I work in an office with another group of people who rent in the office down the hall. They work for us, but are practically a seperate entity. The boss of the other group (we'll call him Joe) is an older man (60s) who doesn't seem to know boundaries. I sit diagonally from the president's office and I guess I'm what you'd call the last defense. Joe routinely blows right by me and just sticks his head into the office to see what Pres. is doing. He also walks into the VP office too, without knocking or pausing or anything. I have to routinely have to monitor him when he starts walking down the hall to the office. And I practically yell at him to stop because Pres. is in a meeting, on the phone, etc.
We've even put up a "Authorized Personnel Only" sign in the small lobby in front of the main desks to try to deter him (It was mainly used for our other reps. and wholesalers to prevent wandering). He just passes right by, he even laughed when we first put it up. My boss is completely aware.

Is there something I can say to him. I'm trying to be respectful because he is older than I am. But he disrupts business when he walks into this offices unannounced and unwelcome. I feel a bit helpless sometimes because when I do manage to stop him from entering he get angry at me.

What should I do?

Talk to him privately about how he disrupts work and tell him if he needs to see the VP or Pres or what-not then he can make an appointment. If he gets angry you are in the right so don't worry about it. He's not your boss and as long as you are professional you shouldn't get into trouble.
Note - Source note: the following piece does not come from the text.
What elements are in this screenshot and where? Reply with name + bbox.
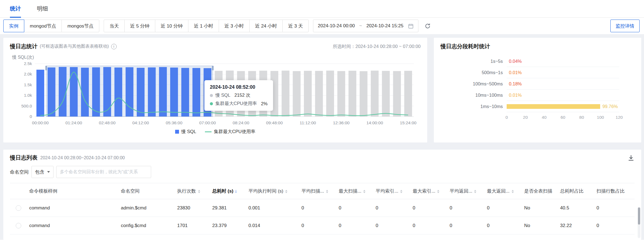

If he won't listen to reason you may want your pres or someone higher up to talk to him, he'll probably listen to them with more respect.

talk to him privatly, discuss your concerns. He will understand

Rules are rules. Don't make us have to hire security to make you obey. We all have jobs to do, so please refrain from further interruptions. Thanks alot!

"Bugger off".

It is actually in your job description to be the 'last line of defense'?

this person is being very rude and taking advantage of you, next time get up and block the entrance and politely advise him that it's your job to monitor the entrance, if he continues this behavior, consult your supervisor about a more forceful approach.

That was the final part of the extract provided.